DFKI-LT - Dissertation Series

Vol. XXIV

Fei-Yu Xu : Bootstrapping Relation Extraction from Semantic Seeds

ISBN: 978-3-933218-23-0
159 pages
price: € 15

order form

Information Extraction (IE) is a technology for localizing and classifying pieces of relevant information in the unstructured natural language texts and detecting relevant relations among them. This thesis deals with one of the central tasks of IE, i.e., relation extraction. The goal is to provide a general framework that automatically learns mappings between linguistic analyses and target semantic relations, with minimal human invention. Furthermore, this framework is supposed to support the adaptation to new application domains and new relations with various complexities.

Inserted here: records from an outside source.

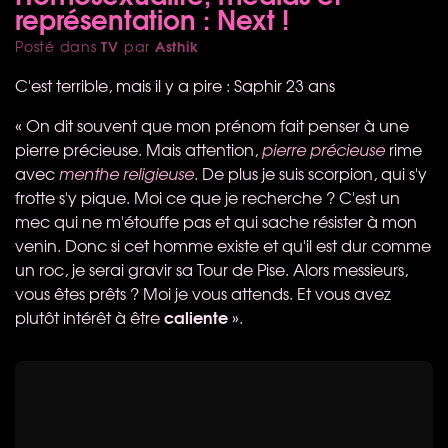
représentation : Next !
TV
Asthik
Posté dans
par
C'est terrible, mais il y a pire : Saphir 23 ans
« On dit souvent que mon prénom fait penser à une
pierre précieuse. Mais attention,
pierre précieuse
rime
avec
menthe religieuse
. De plus je suis scorpion, qui s'y
frotte s'y pique. Moi ce que je recherche ? C'est un
mec qui ne m'étouffe pas et qui sache résister à mon
venin. Donc si cet homme existe et qu'il est dur comme
un roc, je serai gravir sa Tour de Pise. Alors messieurs,
vous êtes prêts ? Moi je vous attends. Et vous avez
caliente
plutôt intérêt à être
».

The central result is a new approach to relation extraction which is based on a minimally supervised method for automatically learning extraction grammars from a large collection of parsed texts, initialized by some instances of the target relation, called semantic seed. Due to the semantic seed approach, the framework can accommodate new relation types and domains with minimal effort. It supports relations of different arity as well as their projections. Furthermore, this framework is general enough to employ any linguistic analysis tools that provides the required type and depth of analysis.

The adaptability and the scalability of the framework is facilitated by the DARE rule representation model which is recursive and compositional. In comparison to other IE rule representation models, e.g., Stevenson and Greenwood (2006), the DARE rule representation model is expressive enough to achieve a good coverage of linguistic constructions for finding the mentions of the target relation. The powerful DARE rules are constructed via a bottomup and compositional rule discovery strategy, driven by the semantic seed. The control of the quality of newly acquired knowledge during the bootstrapping process is realized through a ranking and filtering strategy, taking two aspects into account: the domain relevance and the trustworthiness of the origin. A special algorithm is developed for the induction and generalization of the DARE rules. Since DARE also takes the projections of the target relation and the interaction among these into account, it opens new perspectives for the improvement of recall and reusability of the learned rules.

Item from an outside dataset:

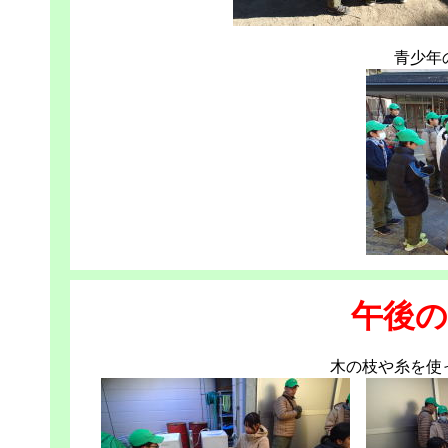
青少年
午後の
木の枝や糸を使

Various evaluations are conducted that help us obtain insights into the applicability, the potential and the limitations of the DARE framework. The comparison of the different data setups such as the size of the semantic seed, the data size and the data source tells us that data properties play an important role for the success of DARE. Furthermore, the evaluation confirms our earlier findings on the influence of proper seed construction for system performance. The detailed qualitative analysis of the DARE system output encourages us to integrate richer high-quality linguistic processing including discourse analysis.